Synthesis of substituted 8 H -benzo[ h ]pyrano[2,3- f ]quinazolin-8-ones via photochemical 6π-electrocyclization of pyrimidines containing an allomaltol fragment.

For the first time, we elaborated a method for the synthesis of pyrimidines containing an allomaltol unit. The suggested approach is based on the reaction of 2-(1-(dimethylamino)-3-oxo-3-arylprop-1-en-2-yl)-3-hydroxy-6-methyl-4 H -pyran-4-ones with cyanamide. The photochemical behavior of the obtained pyrimidines was investigated.
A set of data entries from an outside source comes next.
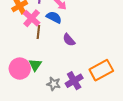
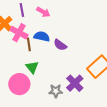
blue semicircle: (54, 17) -> (42, 36), moved
green triangle: (35, 65) -> (32, 67), moved

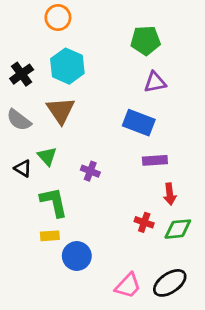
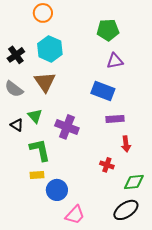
purple cross: (90, 171) -> (67, 127), size x1.6
green diamond: (178, 229) -> (134, 182), moved
pink trapezoid: (128, 286) -> (75, 215), moved

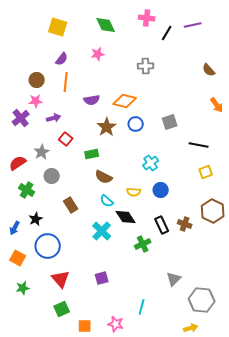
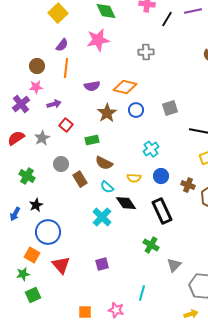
yellow square: (58, 27) -> (58, 13), turned 30
pink star: (98, 54) -> (98, 40), size x1.6
red semicircle: (18, 163) -> (16, 138), moved
gray circle: (52, 176) -> (61, 164), moved
brown rectangle: (71, 205) -> (80, 179), moved
brown cross: (185, 224) -> (188, 185), moved
black rectangle: (162, 225) -> (162, 211), size x1.4
green cross: (143, 244) -> (151, 245), moved, turned -35
orange square: (18, 258) -> (32, 255), moved
green square: (62, 309) -> (33, 295), moved

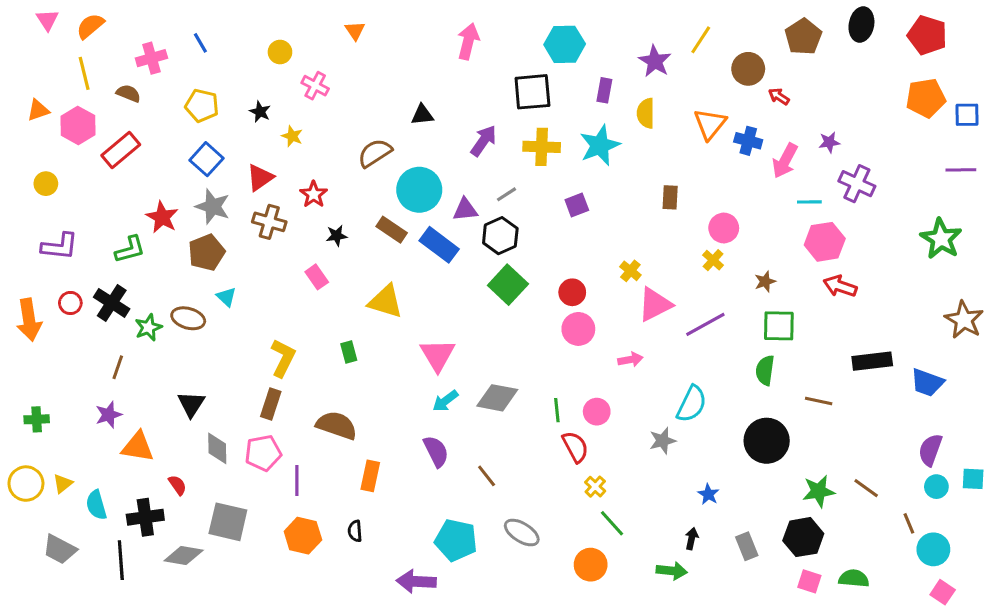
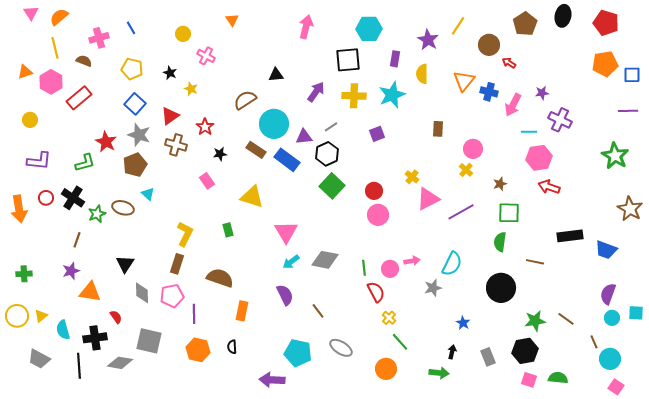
pink arrow: (630, 360) -> (412, 261), moved

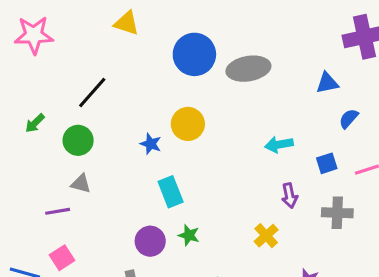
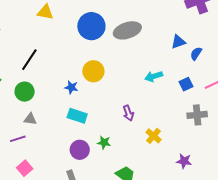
blue triangle: (327, 83) -> (178, 42), moved
cyan rectangle: (171, 192) -> (77, 116), moved, turned -42
purple arrow: (289, 196) -> (128, 113), moved

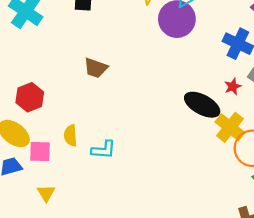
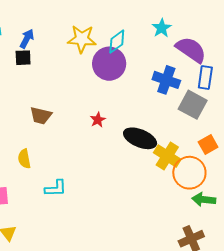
red star: (233, 86) -> (98, 120), moved
yellow semicircle: (70, 136) -> (24, 159), moved

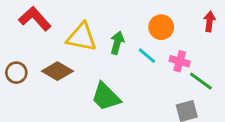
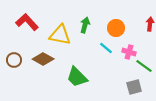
green arrow: (117, 43) -> (85, 25), moved

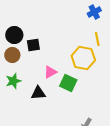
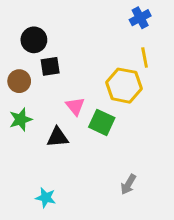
black circle: (14, 35) -> (34, 40), moved
pink triangle: (50, 72) -> (75, 106), turned -40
It was shown that for the hydroxy derivatives the main pathway of phototransformation is a 6π-electrocyclization of the 1,3,5-hexatriene system and subsequent [1,9]- H sigmatropic shift leading to dihydrobenzo[ h ]pyrano[2,3- f ]quinazolines. At the same time, for methylated analogues the photoreaction proceeds in two directions resulting in the formation of a mixture of the corresponding dihydrobenzo[ h ]pyrano[2,3- f ]quinazolines and polyaromatic products. The obtained dihydro derivatives are stable compounds and do not undergo aromatization upon further UV irradiation. The structures of two of the dihydrobenzo[ h ]pyrano[2,3- f ]quinazolines were confirmed by X-ray diffraction analysis. Based on the performed studies, a two-stage telescopic method for the synthesis of polyaromatic benzo[ h ]pyrano[2,3- f ]quinazolines including the initial photocyclization of the starting pyrimidines and the final dehydration was proposed.